To accurately identify the anatomical structure and trajectory of the mandibular canal, helping dentists avoid surgical risks and develop effective treatment plans, this study aimed to develop a deep learning model for rapidly diagnosing and identifying mandibular canal bifurcation.

Materials and methods

We collected a total of 160 reported case images from the PubMed and Web of Science databases. Of these, 140 images were allocated to a training set and 20 to a testing set, to develop the BMC-Net deep learning model. Performance was evaluated using the dice similarity coefficient (DSC), area under the curve (AUC), intersection over union (IoU), recall, precision, and a confusion matrix, with comparisons made against the UNet model.
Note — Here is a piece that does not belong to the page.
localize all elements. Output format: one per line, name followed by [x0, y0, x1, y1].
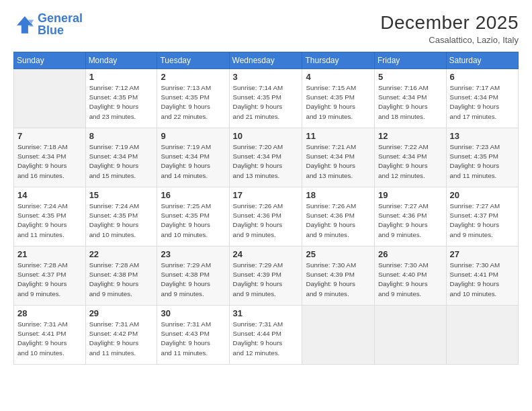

To determine clinical utility, a comparative analysis with clinicians was performed, focusing on AUC, sensitivity, specificity, and time efficiency.

Results

The BMC-Net model achieved a DSC of 0.9704, AUC of 0.9458, IoU of 0.9412, recall of 0.9458, and precision of 0.9829 in the training set, with significant improvements in the testing set, where it reached a DSC of 0.9877, AUC of 0.9965, IoU of 0.9539, recall of 0.9569, and precision of 0.9976. Compared to clinicians, the BMC-Net model achieved an AUC of 0.9636, sensitivity of 0.9314, and specificity of 0.9461, and detected mandibular canal divergence in just 0.1004 s, significantly faster than the average clinician’s recognition time of 95.5 to 164.75 s (P < 0.05).

Conclusions

This groundbreaking model’s utility markedly improves the accuracy of clinical diagnoses on mandibular nerve canal bifurcations.